Your cold correspondent has been following this story with a deep and growing sense of revulsion -- because it is happening at all, and because aside from a few journalists and a few bloggers, it really doesn't look as if anyone cares. (For links to previous articles about these atrocities, see this post.)
While NATO is now in overall command of the military operations in the country, many of the most serious episodes of civilian deaths have involved United States counterterrorism and Special Operations forces that operate separately from the NATO command.

NATO, which now has 35,000 soldiers in the country, has emphasized its concern about keeping civilian casualties to a minimum. Yet NATO, too, has been responsible for civilian casualties over the past year, as it has relied on air power to compensate for a shortage of troops, an American military official who has served in Afghanistan said in a recent interview.
In other words, the USA cannot muster the political will to send hundreds of thousands of soldiers into a country which has never attacked us, so instead Americans bomb civilians from the air to "compensate".

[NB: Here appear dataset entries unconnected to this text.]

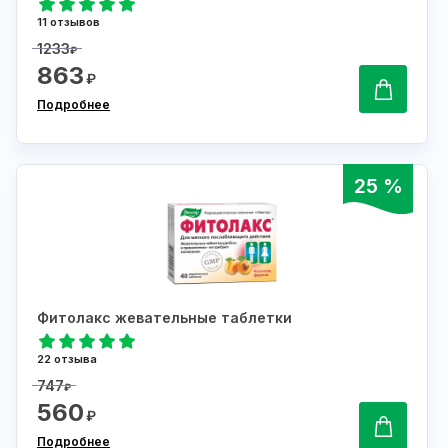
11 отзывов
1233
₽
863
₽
Подробнее
25 %
Фитолакс жевательные таблетки
22 отзыва
747
₽
560
₽
Подробнее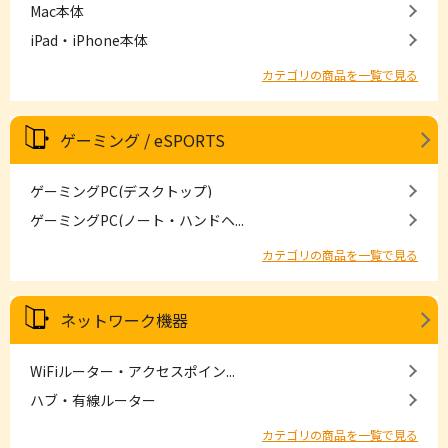
Mac本体
iPad・iPhone本体
カテゴリの商品を一覧で見る
ゲーミング / eSPORTS
ゲーミングPC(デスクトップ)
ゲーミングPC(ノート・ハンドヘ...
カテゴリの商品を一覧で見る
ネットワーク機器
WiFiルーター・アクセスポイン...
ハブ・有線ルーター
カテゴリの商品を一覧で見る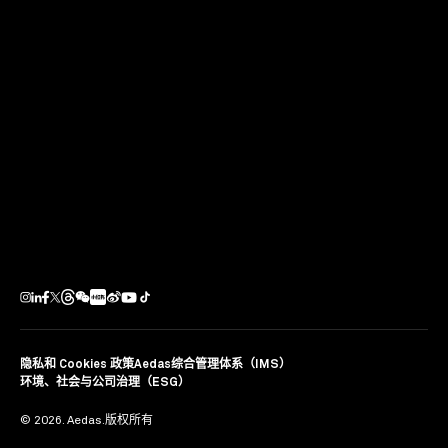
Aedas于2018太古地产艺术月伙拍太古地产，支持英国产
艺家Phil Ashcroft，Xenz，Mr Jago和Remi Rough的创
作。
分享
隐私和 Cookies 政策
Aedas综合管理体系（IMS）
环境、社会与公司治理（ESG）
© 2026. Aedas.版权所有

And what sort of response do we see? Spin. Hypocrisy. Damage control. That's all.
The subject of civilian casualties was the source of intense discussion on Wednesday in Brussels when the NATO secretary general, Jaap de Hoop Scheffer, met with the North Atlantic Council, the top representatives of the coalition. But the conversation was less about how to reduce casualties, according to participants, than about how to explain them to European governments, who say their troops are there for reconstruction, not hunting the Taliban or terrorists.
Take a deep breath and let that one sink in, will you? "The conversation was less about how to reduce casualties ... than about how to explain them."
“The Europeans are worried about a lack of clarity about who is responsible for the counterterror mission,” said one participant in the debate. “They are worried that if NATO appears responsible for these casualties, it will result in a loss of support” for keeping forces in Afghanistan.
Loss of support? What support? Counterterror? What counterterror?

If bombing the homes of unarmed civilians doesn't qualify as terror, what does?
It is not only the Americans whose practices are being questioned. NATO soldiers have frequently fired on civilians on the roads...

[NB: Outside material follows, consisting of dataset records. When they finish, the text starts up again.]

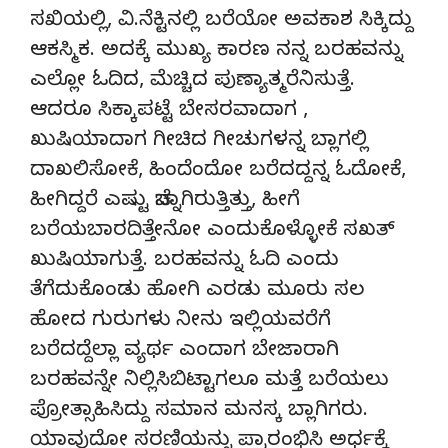
ಸಖಿಯಲ್ಲಿ, ವಿ.ನೆಕ್ಟಿನಲ್ಲಿ ಬರೆಯೋ ಅವಕಾಶ ಸಿಕ್ಕಿದ್ದು
ಆಕಸ್ಮಿಕ. ಅದಕ್ಕೆ ಮುಖ್ಯ ಕಾರಣ ನನ್ನ ಬರಹವನ್ನು
ಎಲ್ಲೋ ಓದಿದ, ಮೆಚ್ಚಿದ ಪುಣ್ಯಾತ್ಮರೆನಿಸುತ್ತೆ.
ಆದರೂ ಸಿಕ್ಕಾಪಟ್ಟೆ ಬೇಸರವಾದಾಗ ,
ಖುಷಿಯಾದಾಗ ಗೀಚಿದ ಗೀಚುಗಳನ್ನ ಬ್ಲಾಗಲ್ಲಿ
ದಾಖಲಿಸೋಕೆ, ಹಿಂದೆಂದೋ ಬರೆದದ್ದನ್ನ ಓದೋಕೆ,
ಹೀಗಿದ್ದರೆ ಎಷ್ಟು ಚೆನ್ನಾಗಿರುತ್ತಿತ್ತು, ಹೀಗೆ
ಬರೆಯಬಾರದಿತ್ತೇನೋ ಎಂದುಕೊಳ್ಳೋಕೆ ಸಖತ್
ಖುಷಿಯಾಗುತ್ತೆ. ಬರಹವನ್ನು ಓದಿ ಎಂದು
ತೆಗೆದುಕೊಂಡು ಹೋಗಿ ಎರಡು ಮೂರು ಸಲ
ಹೋದ ಗುರುಗಳು ನೀನು ಇಲ್ಲಿಯವರೆಗೆ
ಬರೆದದ್ದೆಲ್ಲಾ ವ್ಯರ್ಥ ಎಂದಾಗ ಬೇಜಾರಾಗಿ
ಬರಹವನ್ನೇ ನಿಲ್ಲಿಸಿಬಿಟ್ಟಾಗಲೂ ಮತ್ತೆ ಬರೆಯಲು
ಪ್ರೋತ್ಸಾಹಿಸಿದ್ದು ಸಮಾನ ಮನಸ್ಕ ಬ್ಲಾಗಿಗರು.
ಯಾವುದೋ ಸರಣಿಯನ್ನು ಪ್ರಾರಂಭಿಸಿ ಅರ್ಧಕ್ಕೆ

The public mood hardened against foreign forces in the southern city of Kandahar after British troops fired on civilians while driving through the streets after a suicide bombing last year, and Canadian soldiers have repeatedly killed and wounded civilians while on patrol in civilian areas.
No, it's not just the Americans who have been killing civilians; but it is America's war.
“This is a big mistake the Americans are making,” said Nasrullah Khan [...] “If the Americans are here for peace, this is not the way.”
But there's the rub. The Americans are not in Afghanistan for peace, and this is their way.

It's not a mistake. It's a deliberate policy of murder and theft. And it will go on until we -- we the people -- put an end to it.

So ... Do we have the strength? Do we have the resources? Do we have any means at all of controlling our government?

At this time, from this cold blogger's perspective, the objective answer to all these questions would seem to be an unqualified "No".

But I am willing to be proven wrong.